September 12, 2025

Trade uncertainty is costly

But evolving market dynamics and more effective greater FTA utilisation can help offset the costs

Uncertainty is about the only predictable aspect of global trade at the moment.  

As global trade uncertainty persists, unpredictable, escalated, and varied tariff rates are weighing on the global trade landscape and they are creating new market dynamics. Whether we view these impacts on global trade as short-term trends or long-term structural changes, there is a need to find ways – for countries and businesses alike – to manage and plan for uncertainty. 

“Uncertainty has become the new tariff and its price is being paid across the world economy.” 

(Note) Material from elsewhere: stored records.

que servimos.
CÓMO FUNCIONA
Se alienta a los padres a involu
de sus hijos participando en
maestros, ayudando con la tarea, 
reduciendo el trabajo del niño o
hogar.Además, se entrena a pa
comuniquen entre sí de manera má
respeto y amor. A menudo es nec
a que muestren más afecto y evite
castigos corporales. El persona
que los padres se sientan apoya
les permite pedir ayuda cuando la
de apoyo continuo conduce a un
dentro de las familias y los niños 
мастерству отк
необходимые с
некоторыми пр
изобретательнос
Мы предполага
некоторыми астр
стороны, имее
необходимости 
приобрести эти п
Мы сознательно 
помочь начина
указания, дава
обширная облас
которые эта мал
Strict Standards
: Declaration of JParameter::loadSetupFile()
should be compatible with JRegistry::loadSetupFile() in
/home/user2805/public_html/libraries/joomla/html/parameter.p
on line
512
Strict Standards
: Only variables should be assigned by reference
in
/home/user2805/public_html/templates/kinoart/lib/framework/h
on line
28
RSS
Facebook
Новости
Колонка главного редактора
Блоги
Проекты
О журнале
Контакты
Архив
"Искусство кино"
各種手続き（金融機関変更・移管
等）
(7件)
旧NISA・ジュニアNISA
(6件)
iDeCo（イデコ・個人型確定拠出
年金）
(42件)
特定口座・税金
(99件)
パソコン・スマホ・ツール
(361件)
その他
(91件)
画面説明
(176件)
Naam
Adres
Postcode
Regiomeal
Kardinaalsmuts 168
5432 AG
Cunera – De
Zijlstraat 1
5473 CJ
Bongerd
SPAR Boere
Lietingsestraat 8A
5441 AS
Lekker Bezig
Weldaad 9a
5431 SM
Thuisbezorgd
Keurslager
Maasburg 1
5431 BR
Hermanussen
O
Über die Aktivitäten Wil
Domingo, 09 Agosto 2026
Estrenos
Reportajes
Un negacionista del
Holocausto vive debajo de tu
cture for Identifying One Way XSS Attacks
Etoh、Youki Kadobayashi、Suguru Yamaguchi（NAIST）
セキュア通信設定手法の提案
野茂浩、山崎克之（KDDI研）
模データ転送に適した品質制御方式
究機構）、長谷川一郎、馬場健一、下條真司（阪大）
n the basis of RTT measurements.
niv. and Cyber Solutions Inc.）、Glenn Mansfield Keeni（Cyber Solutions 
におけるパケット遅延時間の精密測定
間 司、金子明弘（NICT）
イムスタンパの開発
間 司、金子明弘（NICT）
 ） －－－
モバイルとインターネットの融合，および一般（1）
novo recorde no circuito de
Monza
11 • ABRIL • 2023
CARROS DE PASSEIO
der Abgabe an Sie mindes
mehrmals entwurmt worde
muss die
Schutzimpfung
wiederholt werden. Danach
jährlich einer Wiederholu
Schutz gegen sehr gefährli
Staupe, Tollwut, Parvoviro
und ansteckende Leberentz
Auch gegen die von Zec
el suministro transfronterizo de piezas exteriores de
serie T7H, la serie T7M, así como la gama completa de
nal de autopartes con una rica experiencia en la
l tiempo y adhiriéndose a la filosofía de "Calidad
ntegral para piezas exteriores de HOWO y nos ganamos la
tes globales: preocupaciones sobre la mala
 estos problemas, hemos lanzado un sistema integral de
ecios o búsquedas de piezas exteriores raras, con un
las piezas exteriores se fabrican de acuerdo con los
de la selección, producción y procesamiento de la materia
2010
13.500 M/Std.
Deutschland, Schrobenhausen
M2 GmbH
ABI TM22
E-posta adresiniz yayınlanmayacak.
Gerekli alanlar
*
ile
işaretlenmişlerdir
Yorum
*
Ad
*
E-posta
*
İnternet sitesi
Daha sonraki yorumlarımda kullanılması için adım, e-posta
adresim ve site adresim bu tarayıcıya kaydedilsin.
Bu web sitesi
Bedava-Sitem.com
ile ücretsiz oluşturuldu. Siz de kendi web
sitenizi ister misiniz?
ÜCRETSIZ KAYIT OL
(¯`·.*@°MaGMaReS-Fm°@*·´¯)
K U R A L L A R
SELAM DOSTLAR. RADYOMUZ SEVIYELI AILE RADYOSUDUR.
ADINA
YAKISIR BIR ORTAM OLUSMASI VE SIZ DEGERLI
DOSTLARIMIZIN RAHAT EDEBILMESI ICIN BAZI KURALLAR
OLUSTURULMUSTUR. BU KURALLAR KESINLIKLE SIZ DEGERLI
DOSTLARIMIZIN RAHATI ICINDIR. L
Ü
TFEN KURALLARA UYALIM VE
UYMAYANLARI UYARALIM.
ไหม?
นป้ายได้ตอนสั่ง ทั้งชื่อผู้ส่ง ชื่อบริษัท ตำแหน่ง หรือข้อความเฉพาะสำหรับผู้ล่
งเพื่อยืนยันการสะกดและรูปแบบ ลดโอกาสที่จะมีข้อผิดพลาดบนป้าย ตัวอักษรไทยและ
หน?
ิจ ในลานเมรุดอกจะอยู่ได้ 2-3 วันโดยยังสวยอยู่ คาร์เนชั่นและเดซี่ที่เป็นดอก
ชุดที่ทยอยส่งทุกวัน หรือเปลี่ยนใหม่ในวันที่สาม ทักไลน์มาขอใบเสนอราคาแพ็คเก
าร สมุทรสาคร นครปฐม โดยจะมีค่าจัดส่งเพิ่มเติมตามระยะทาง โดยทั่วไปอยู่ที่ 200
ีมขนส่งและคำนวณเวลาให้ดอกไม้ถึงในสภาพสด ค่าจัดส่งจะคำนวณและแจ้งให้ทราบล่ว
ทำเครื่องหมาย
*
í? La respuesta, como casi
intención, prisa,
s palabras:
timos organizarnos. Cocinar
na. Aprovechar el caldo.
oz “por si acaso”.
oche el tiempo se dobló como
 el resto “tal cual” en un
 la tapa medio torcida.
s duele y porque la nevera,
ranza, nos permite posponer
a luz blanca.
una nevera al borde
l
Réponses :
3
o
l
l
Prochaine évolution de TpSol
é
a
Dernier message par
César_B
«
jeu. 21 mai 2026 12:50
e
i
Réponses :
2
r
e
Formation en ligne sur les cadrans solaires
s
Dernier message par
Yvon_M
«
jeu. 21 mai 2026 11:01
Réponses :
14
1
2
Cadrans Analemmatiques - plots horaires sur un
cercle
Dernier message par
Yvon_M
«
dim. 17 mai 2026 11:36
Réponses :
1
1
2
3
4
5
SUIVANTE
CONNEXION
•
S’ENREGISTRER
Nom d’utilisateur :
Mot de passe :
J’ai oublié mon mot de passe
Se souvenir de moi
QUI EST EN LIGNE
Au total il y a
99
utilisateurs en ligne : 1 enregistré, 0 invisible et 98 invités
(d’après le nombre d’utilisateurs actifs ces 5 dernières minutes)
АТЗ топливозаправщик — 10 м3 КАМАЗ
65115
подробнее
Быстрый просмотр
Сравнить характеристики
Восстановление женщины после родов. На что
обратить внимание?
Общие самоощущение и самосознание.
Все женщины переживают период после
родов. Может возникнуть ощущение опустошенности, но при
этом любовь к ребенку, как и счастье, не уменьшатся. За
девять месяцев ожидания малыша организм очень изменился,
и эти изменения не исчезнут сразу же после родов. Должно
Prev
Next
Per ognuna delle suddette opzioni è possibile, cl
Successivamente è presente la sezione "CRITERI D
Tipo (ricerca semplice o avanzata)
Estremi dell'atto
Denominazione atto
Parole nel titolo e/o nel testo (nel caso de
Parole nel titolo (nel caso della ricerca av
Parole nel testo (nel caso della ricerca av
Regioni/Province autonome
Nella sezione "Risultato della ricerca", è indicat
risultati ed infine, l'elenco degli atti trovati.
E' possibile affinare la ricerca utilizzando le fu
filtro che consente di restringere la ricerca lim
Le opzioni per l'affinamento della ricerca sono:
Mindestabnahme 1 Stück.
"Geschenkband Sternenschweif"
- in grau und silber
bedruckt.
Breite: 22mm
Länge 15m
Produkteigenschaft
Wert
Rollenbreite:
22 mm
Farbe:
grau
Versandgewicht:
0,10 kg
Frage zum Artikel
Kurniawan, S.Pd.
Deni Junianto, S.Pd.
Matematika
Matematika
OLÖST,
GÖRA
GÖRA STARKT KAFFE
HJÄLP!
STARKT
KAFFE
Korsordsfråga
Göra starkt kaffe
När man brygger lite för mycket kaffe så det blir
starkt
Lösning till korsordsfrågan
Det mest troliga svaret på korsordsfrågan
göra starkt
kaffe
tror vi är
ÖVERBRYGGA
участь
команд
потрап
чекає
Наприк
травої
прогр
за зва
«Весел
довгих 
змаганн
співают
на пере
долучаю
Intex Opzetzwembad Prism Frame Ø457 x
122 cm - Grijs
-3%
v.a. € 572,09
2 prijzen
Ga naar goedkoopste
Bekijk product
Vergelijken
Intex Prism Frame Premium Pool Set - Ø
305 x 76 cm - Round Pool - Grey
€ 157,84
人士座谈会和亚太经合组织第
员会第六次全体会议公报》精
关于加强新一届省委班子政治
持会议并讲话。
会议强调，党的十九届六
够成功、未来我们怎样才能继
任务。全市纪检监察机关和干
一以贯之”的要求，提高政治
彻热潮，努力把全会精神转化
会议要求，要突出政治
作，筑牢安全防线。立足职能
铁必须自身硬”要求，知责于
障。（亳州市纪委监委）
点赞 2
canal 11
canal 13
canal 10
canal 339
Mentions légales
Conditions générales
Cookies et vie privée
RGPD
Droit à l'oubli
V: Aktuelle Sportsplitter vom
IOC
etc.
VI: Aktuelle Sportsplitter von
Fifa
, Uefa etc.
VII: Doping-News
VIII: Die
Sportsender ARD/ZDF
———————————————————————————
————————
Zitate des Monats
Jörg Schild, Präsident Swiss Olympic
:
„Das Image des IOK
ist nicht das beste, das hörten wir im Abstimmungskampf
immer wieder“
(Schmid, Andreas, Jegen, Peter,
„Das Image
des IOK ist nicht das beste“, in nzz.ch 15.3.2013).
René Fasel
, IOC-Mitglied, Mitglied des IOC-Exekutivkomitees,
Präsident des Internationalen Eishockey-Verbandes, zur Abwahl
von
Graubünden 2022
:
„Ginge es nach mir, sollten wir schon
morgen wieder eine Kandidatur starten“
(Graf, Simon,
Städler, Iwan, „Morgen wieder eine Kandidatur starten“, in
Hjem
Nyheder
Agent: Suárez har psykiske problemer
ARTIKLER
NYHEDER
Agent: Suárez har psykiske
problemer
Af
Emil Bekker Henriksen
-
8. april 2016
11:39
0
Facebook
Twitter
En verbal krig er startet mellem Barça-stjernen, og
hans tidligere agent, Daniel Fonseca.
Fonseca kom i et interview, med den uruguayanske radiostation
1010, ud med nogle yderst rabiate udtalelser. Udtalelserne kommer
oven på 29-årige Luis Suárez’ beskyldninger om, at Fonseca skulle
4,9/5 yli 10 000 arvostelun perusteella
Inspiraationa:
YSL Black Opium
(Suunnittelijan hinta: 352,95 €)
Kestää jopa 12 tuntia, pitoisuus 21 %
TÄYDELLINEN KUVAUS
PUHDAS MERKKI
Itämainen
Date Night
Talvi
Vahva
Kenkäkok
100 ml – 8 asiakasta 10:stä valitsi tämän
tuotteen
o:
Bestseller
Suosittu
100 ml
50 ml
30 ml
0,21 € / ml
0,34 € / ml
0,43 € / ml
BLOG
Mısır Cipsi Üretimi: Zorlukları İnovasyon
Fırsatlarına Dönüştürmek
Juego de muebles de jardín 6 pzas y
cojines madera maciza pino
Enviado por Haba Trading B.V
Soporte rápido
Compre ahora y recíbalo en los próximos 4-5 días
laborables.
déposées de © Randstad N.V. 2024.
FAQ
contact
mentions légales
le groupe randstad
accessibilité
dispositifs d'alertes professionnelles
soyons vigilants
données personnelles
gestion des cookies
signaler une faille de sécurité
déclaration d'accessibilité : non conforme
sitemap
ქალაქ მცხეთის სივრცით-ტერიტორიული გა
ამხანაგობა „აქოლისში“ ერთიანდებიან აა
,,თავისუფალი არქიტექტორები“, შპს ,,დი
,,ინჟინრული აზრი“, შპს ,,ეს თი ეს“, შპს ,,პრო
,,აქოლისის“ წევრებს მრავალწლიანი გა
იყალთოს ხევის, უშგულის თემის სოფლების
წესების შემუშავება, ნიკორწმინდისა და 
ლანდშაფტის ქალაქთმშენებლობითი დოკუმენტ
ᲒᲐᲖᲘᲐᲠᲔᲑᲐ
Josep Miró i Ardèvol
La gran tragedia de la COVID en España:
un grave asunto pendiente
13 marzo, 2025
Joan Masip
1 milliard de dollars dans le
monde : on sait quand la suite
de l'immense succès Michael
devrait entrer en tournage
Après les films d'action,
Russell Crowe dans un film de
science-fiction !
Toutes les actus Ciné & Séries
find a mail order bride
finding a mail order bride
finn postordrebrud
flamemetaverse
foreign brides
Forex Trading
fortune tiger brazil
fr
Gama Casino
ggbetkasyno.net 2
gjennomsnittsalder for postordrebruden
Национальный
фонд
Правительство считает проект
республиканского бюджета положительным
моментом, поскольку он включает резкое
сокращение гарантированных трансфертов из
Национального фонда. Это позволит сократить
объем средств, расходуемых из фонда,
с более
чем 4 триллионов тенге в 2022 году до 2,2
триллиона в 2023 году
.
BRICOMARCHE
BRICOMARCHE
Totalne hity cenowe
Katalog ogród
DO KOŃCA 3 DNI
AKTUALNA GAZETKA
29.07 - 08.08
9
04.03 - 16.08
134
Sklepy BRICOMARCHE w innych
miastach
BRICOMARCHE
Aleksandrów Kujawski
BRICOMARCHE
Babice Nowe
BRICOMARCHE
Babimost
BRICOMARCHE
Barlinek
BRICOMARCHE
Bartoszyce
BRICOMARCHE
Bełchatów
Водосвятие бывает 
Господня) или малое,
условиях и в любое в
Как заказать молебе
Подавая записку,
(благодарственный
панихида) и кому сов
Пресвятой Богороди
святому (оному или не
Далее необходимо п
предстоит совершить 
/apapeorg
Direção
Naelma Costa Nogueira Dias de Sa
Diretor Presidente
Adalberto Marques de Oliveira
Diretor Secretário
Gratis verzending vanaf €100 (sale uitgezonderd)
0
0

The latest Global Trade Update by United Nations Trade and Development (UNCTAD) argues global economic and trade uncertainty is “raising costs, unsettling financial markets and deepening divides between countries”. Evidently (see chart below), escalating tariffs (and the threat of them) have added to global economic and trade policy uncertainty. On top of rising tariffs, longer clearance times, more complex requirements, higher landed costs, and more compliance generally from evolving trade policy, are all deepening the costs of uncertainty. 

Source: UNTAD based on World Uncertainty Index

New Zealand’s trade performance over the past decade has remained robust despite heightened uncertainty

New Zealand’s international trade performance has remained relatively robust. Between 2015 and 2025 (June years), the total value of New Zealand’s exports increased from $68 billion to $109 billion. In the June 2025 quarter alone exports totalled $28.9 billion, up from the previous year and, similarly, imports also increased. 

We will begin to see the effects of the increase in the United States (US) tariff rate applied on New Zealand, up to 15 percent at the start of August (on top of existing tariffs), as well as the flow-on effects from changes in tariff rates applied to other countries. The variation in tariff rates and its effects on market dynamics cuts both ways – where can we gain comparative price advantage with a lower tariff rate and where will we lose comparative price advantage with a tariff rate above the base rate of ten percent?

The full extent of such flow-on effects is still materialising. The same is true for the effects of heightened tariffs on the US domestic economy; how impactful will a potential slowdown in the consumer market be on New Zealand exports to the US? More broadly, how powerfully will this affect the global economy? Early estimates from the European Commission (EC) find unilateral US tariff hikes will hurt the US economy, reducing exports and weakening domestic demand. An initial estimate from Niven Winchester, a Professor of Economics at Auckland University of Technology, suggests New Zealand’s gross domestic product (GDP) will decline 0.15 percent from weaker US demand. 

Not to be underestimated is the removal of the de minimis exemption, which previously exempted imported goods into the US valued under US$800 from duties and taxes. New Zealand is an economy of small-to-medium sized enterprises (SMEs) that will be particularly adversely affected by this. 

As these impacts materialise, countries and businesses need to be analysing their effects closely as they may present both opportunities as well as challenges. 

Navigating changing trade dynamics and flow-on effects from global uncertainty.

Varied tariff rates and unpredictable trade policies are shifting relative competitiveness across markets and countries and changing trade dynamics. Reactionary responses are inevitable but, in parallel, countries and businesses can look beyond the near-term and consider their ideal position in the coming years.

The starting point should be the existing architecture in place. For New Zealand, and other like-minded countries, this means analysing the current utilisation of existing free trade agreements (FTAs). As competitiveness shifts, new opportunities may become apparent within these established frameworks. Around 70 percent of New Zealand’s total exports are already with countries that we share an FTA with. These are most notably concentrated in China which accounts for around 20 percent of our exports. But, importantly, around 38 percent of our exports are to the European Union (EU) and parties to the Comprehensive and Progressive Agreement for Trans-Pacific Partnership (CPTPP). Both are relatively “new” agreements, and the CPTPP alone is estimated to account for approximately 15 percent of global trade. The effects of tariffs will have far reaching implications for the diverse markets within both member groupings. Strengthening connections and exchanges within these existing frameworks will expand their utilisation and support greater resilience in highly uncertain times.